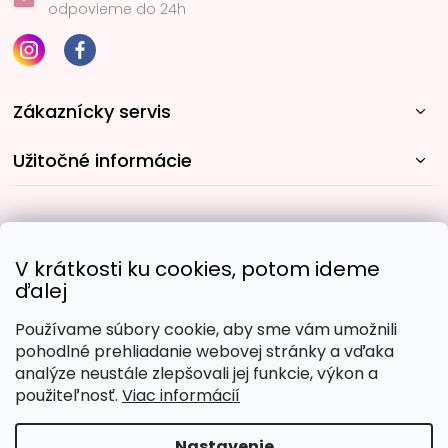
odpovieme do 24h
Zákaznícky servis
Užitočné informácie
Rýchle spôsoby dopravy:
V krátkosti ku cookies, potom ideme
ďalej
Používame súbory cookie, aby sme vám umožnili
Obľúbené spôsoby platby:
pohodlné prehliadanie webovej stránky a vďaka
analýze neustále zlepšovali jej funkcie, výkon a
použiteľnosť.
Viac informácií
Nastavenie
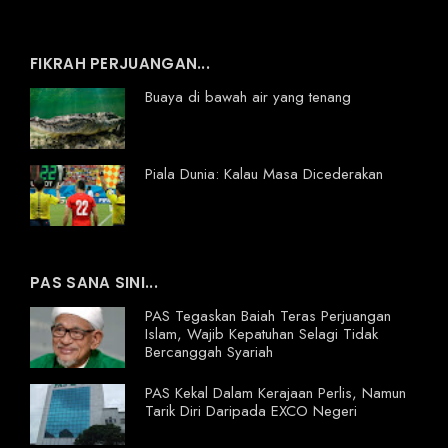
FIKRAH PERJUANGAN...
Buaya di bawah air yang tenang
Piala Dunia: Kalau Masa Dicederakan
PAS SANA SINI...
PAS Tegaskan Baiah Teras Perjuangan
Islam, Wajib Kepatuhan Selagi Tidak
Bercanggah Syariah
PAS Kekal Dalam Kerajaan Perlis, Namun
Tarik Diri Daripada EXCO Negeri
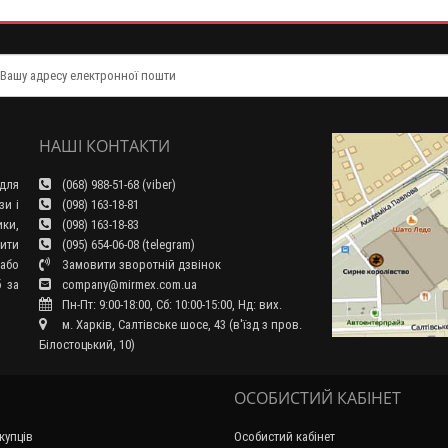
НАШІ КОНТАКТИ
для
(068) 988-51-68 (viber)
зи і
(098) 163-18-81
ки,
(098) 163-18-83
ити
(095) 654-06-08 (telegram)
або
Замовити зворотній дзвінок
б за
company@mirmex.com.ua
Пн-Пт: 9:00-18:00, Сб: 10:00-15:00, Нд: вих.
м. Харків, Салтівське шосе, 43 (в'їзд з пров.
Білостоцький, 10)
ОСОБИСТИЙ КАБІНЕТ
купців
Особистий кабінет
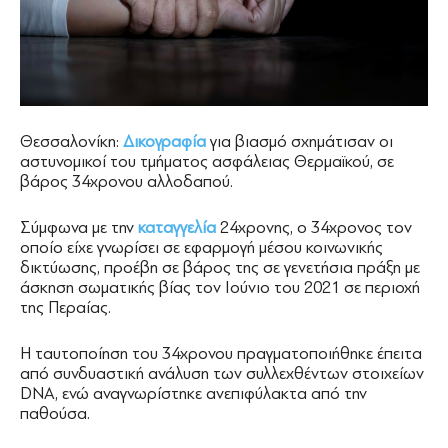
Θεσσαλονίκη:
Δικογραφία
για βιασμό σχημάτισαν οι
αστυνομικοί του τμήματος ασφάλειας Θερμαϊκού, σε
βάρος 34χρονου αλλοδαπού.
Σύμφωνα με την
καταγγελία
24χρονης, ο 34χρονος τον
οποίο είχε γνωρίσει σε εφαρμογή μέσου κοινωνικής
δικτύωσης, προέβη σε βάρος της σε γενετήσια πράξη με
άσκηση σωματικής βίας τον Ιούνιο του 2021 σε περιοχή
της Περαίας.
Η ταυτοποίηση του 34χρονου πραγματοποιήθηκε έπειτα
από συνδυαστική ανάλυση των συλλεχθέντων στοιχείων
DNA, ενώ αναγνωρίστηκε ανεπιφύλακτα από την
παθούσα.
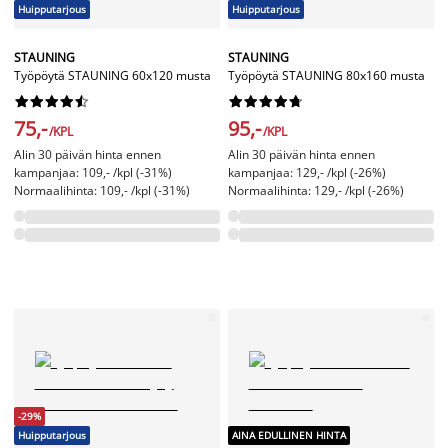
Huipputarjous
Huipputarjous
STAUNING
STAUNING
Työpöytä STAUNING 60x120 musta
Työpöytä STAUNING 80x160 musta




















75,-
95,-
/KPL
/KPL
Alin 30 päivän hinta ennen
Alin 30 päivän hinta ennen
kampanjaa: 109,- /kpl (-31%)
kampanjaa: 129,- /kpl (-26%)
Normaalihinta: 109,- /kpl (-31%)
Normaalihinta: 129,- /kpl (-26%)
-29%
Huipputarjous
AINA EDULLINEN HINTA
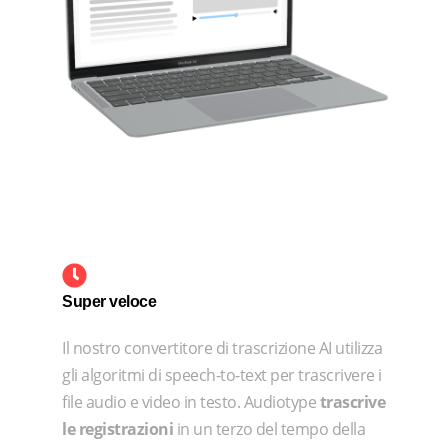
Super veloce
Il nostro convertitore di trascrizione AI utilizza
gli algoritmi di speech-to-text per trascrivere i
file audio e video in testo. Audiotype
trascrive
le registrazioni
in un terzo del tempo della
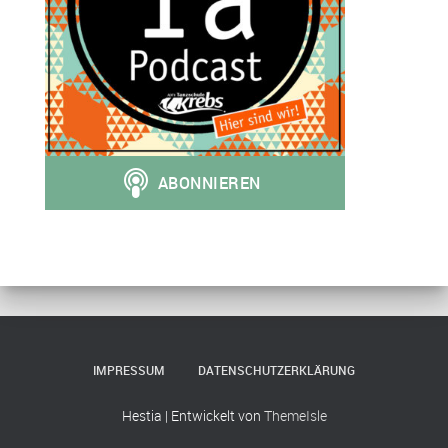
IMPRESSUM
DATENSCHUTZERKLÄRUNG
Hestia | Entwickelt von
ThemeIsle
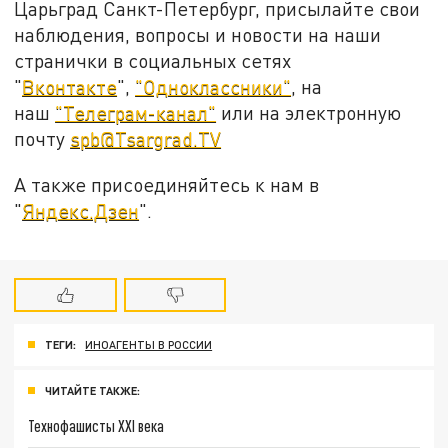
Царьград Санкт-Петербург, присылайте свои
наблюдения, вопросы и новости на наши
странички в социальных сетях
"
Вконтакте
",
"Одноклассники"
, на
наш
"Телеграм-канал"
или на электронную
почту
spb@Tsargrad.TV
А также присоединяйтесь к нам в
"
Яндекс.Дзен
".
ТЕГИ:
ИНОАГЕНТЫ В РОССИИ
ЧИТАЙТЕ ТАКЖЕ:
Технофашисты XXI века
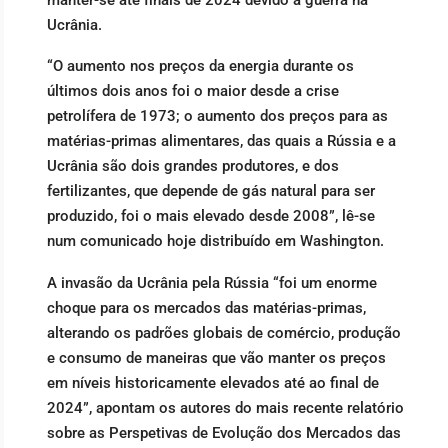
Ucrânia.
“O aumento nos preços da energia durante os
últimos dois anos foi o maior desde a crise
petrolífera de 1973; o aumento dos preços para as
matérias-primas alimentares, das quais a Rússia e a
Ucrânia são dois grandes produtores, e dos
fertilizantes, que depende de gás natural para ser
produzido, foi o mais elevado desde 2008”, lê-se
num comunicado hoje distribuído em Washington.
A invasão da Ucrânia pela Rússia “foi um enorme
choque para os mercados das matérias-primas,
alterando os padrões globais de comércio, produção
e consumo de maneiras que vão manter os preços
em níveis historicamente elevados até ao final de
2024”, apontam os autores do mais recente relatório
sobre as Perspetivas de Evolução dos Mercados das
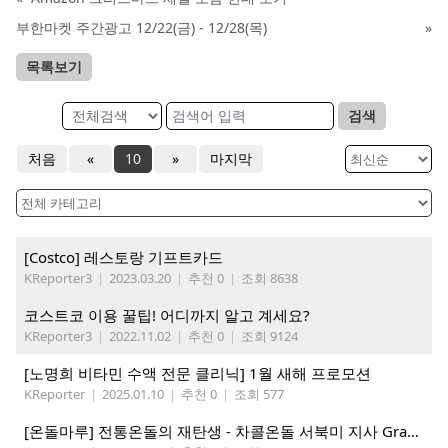
부한마켓 주간광고 12/22(금) - 12/28(목)
»
목록보기
검색
처음
«
10
»
마지막
[Costco] 레스토랑 기프트카드
KReporter3
|
2023.03.20
|
추천 0
|
조회 8638
코스트코 이용 꿀팁! 어디까지 알고 계세요?
KReporter3
|
2022.11.02
|
추천 0
|
조회 9124
[노명희 비타민 수액 전문 클리닉] 1월 새해 프로모션
KReporter
|
2025.01.10
|
추천 0
|
조회 577
[온돌마루] 전통온돌의 재탄생 - 차콜온돌 서북미 지사 Grand Open!!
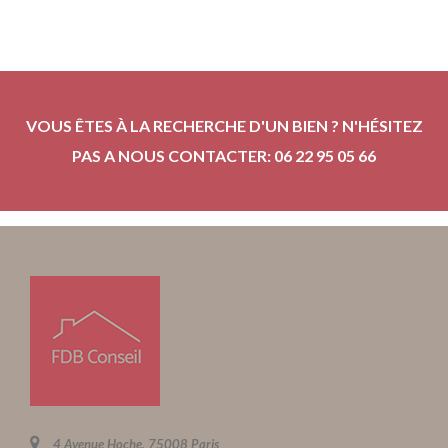
VOUS ÊTES À LA RECHERCHE D'UN BIEN ? N'HÉSITEZ
PAS A NOUS CONTACTER: 06 22 95 05 66
4 Avenue Hoche, 75008 Paris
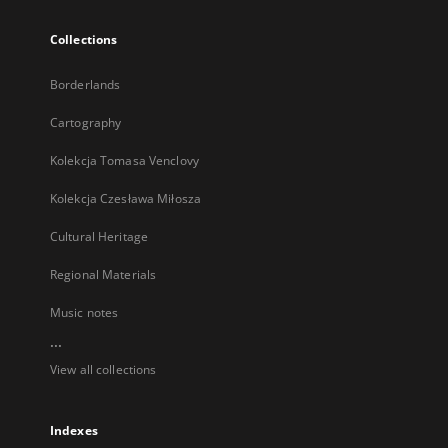
Collections
Borderlands
Cartography
Kolekcja Tomasa Venclovy
Kolekcja Czesława Miłosza
Cultural Heritage
Regional Materials
Music notes
...
View all collections
Indexes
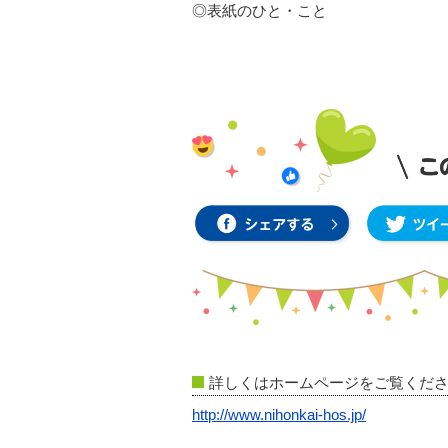
◎表紙のひと・こと
詳しくはホームページをご覧くだ
http://www.nihonkai-hos.jp/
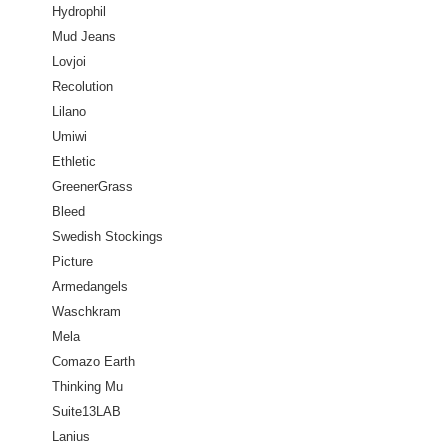
Hydrophil
Mud Jeans
Lovjoi
Recolution
Lilano
Umiwi
Ethletic
GreenerGrass
Bleed
Swedish Stockings
Picture
Armedangels
Waschkram
Mela
Comazo Earth
Thinking Mu
Suite13LAB
Lanius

----

Goal of the exercise →
Would you return all the data exactly as given, minus the pictures?

Solution below →
odpovieme do 24h
Zákaznícky servis
Užitočné informácie
Rýchle spôsoby dopravy:
V krátkosti ku cookies, potom ideme
ďalej
Používame súbory cookie, aby sme vám umožnili
Obľúbené spôsoby platby:
pohodlné prehliadanie webovej stránky a vďaka
analýze neustále zlepšovali jej funkcie, výkon a
použiteľnosť.
Viac informácií
Nastavenie
FIKRAH PERJUANGAN...
Buaya di bawah air yang tenang
Piala Dunia: Kalau Masa Dicederakan
PAS SANA SINI...
PAS Tegaskan Baiah Teras Perjuangan
Islam, Wajib Kepatuhan Selagi Tidak
Bercanggah Syariah
PAS Kekal Dalam Kerajaan Perlis, Namun
Tarik Diri Daripada EXCO Negeri
НАШІ КОНТАКТИ
для
(068) 988-51-68 (viber)
зи і
(098) 163-18-81
ки,
(098) 163-18-83
ити
(095) 654-06-08 (telegram)
або
Замовити зворотній дзвінок
б за
company@mirmex.com.ua
Пн-Пт: 9:00-18:00, Сб: 10:00-15:00, Нд: вих.
м. Харків, Салтівське шосе, 43 (в'їзд з пров.
Білостоцький, 10)
ОСОБИСТИЙ КАБІНЕТ
купців
Особистий кабінет
Θεσσαλονίκη:
Δικογραφία
για βιασμό σχημάτισαν οι
αστυνομικοί του τμήματος ασφάλειας Θερμαϊκού, σε
βάρος 34χρονου αλλοδαπού.
Σύμφωνα με την
καταγγελία
24χρονης, ο 34χρονος τον
οποίο είχε γνωρίσει σε εφαρμογή μέσου κοινωνικής
δικτύωσης, προέβη σε βάρος της σε γενετήσια πράξη με
άσκηση σωματικής βίας τον Ιούνιο του 2021 σε περιοχή
της Περαίας.
Η ταυτοποίηση του 34χρονου πραγματοποιήθηκε έπειτα
από συνδυαστική ανάλυση των συλλεχθέντων στοιχείων
DNA, ενώ αναγνωρίστηκε ανεπιφύλακτα από την
παθούσα.
Huipputarjous
Huipputarjous
STAUNING
STAUNING
Työpöytä STAUNING 60x120 musta
Työpöytä STAUNING 80x160 musta




















75,-
95,-
/KPL
/KPL
Alin 30 päivän hinta ennen
Alin 30 päivän hinta ennen
kampanjaa: 109,- /kpl (-31%)
kampanjaa: 129,- /kpl (-26%)
Normaalihinta: 109,- /kpl (-31%)
Normaalihinta: 129,- /kpl (-26%)
-29%
Huipputarjous
AINA EDULLINEN HINTA
Super veloce
Il nostro convertitore di trascrizione AI utilizza
gli algoritmi di speech-to-text per trascrivere i
file audio e video in testo. Audiotype
trascrive
le registrazioni
in un terzo del tempo della
IMPRESSUM
DATENSCHUTZERKLÄRUNG
Hestia | Entwickelt von
ThemeIsle
Царьград Санкт-Петербург, присылайте свои
наблюдения, вопросы и новости на наши
странички в социальных сетях
"
Вконтакте
",
"Одноклассники"
, на
наш
"Телеграм-канал"
или на электронную
почту
spb@Tsargrad.TV
А также присоединяйтесь к нам в
"
Яндекс.Дзен
".
ТЕГИ:
ИНОАГЕНТЫ В РОССИИ
ЧИТАЙТЕ ТАКЖЕ:
Технофашисты XXI века
Ucrânia.
“O aumento nos preços da energia durante os
últimos dois anos foi o maior desde a crise
petrolífera de 1973; o aumento dos preços para as
matérias-primas alimentares, das quais a Rússia e a
Ucrânia são dois grandes produtores, e dos
fertilizantes, que depende de gás natural para ser
produzido, foi o mais elevado desde 2008”, lê-se
num comunicado hoje distribuído em Washington.
A invasão da Ucrânia pela Rússia “foi um enorme
choque para os mercados das matérias-primas,
alterando os padrões globais de comércio, produção
e consumo de maneiras que vão manter os preços
em níveis historicamente elevados até ao final de
2024”, apontam os autores do mais recente relatório
sobre as Perspetivas de Evolução dos Mercados das
부한마켓 주간광고 12/22(금) - 12/28(목)
»
목록보기
검색
처음
«
10
»
마지막
[Costco] 레스토랑 기프트카드
KReporter3
|
2023.03.20
|
추천 0
|
조회 8638
코스트코 이용 꿀팁! 어디까지 알고 계세요?
KReporter3
|
2022.11.02
|
추천 0
|
조회 9124
[노명희 비타민 수액 전문 클리닉] 1월 새해 프로모션
KReporter
|
2025.01.10
|
추천 0
|
조회 577
[온돌마루] 전통온돌의 재탄생 - 차콜온돌 서북미 지사 Grand Open!!
VOUS ÊTES À LA RECHERCHE D'UN BIEN ? N'HÉSITEZ
PAS A NOUS CONTACTER: 06 22 95 05 66
4 Avenue Hoche, 75008 Paris
Collections
Borderlands
Cartography
Kolekcja Tomasa Venclovy
Kolekcja Czesława Miłosza
Cultural Heritage
Regional Materials
Music notes
...
View all collections
Indexes
◎表紙のひと・こと
詳しくはホームページをご覧くだ
http://www.nihonkai-hos.jp/
Hydrophil
Mud Jeans
Lovjoi
Recolution
Lilano
Umiwi
Ethletic
GreenerGrass
Bleed
Swedish Stockings
Picture
Armedangels
Waschkram
Mela
Comazo Earth
Thinking Mu
Suite13LAB
Lanius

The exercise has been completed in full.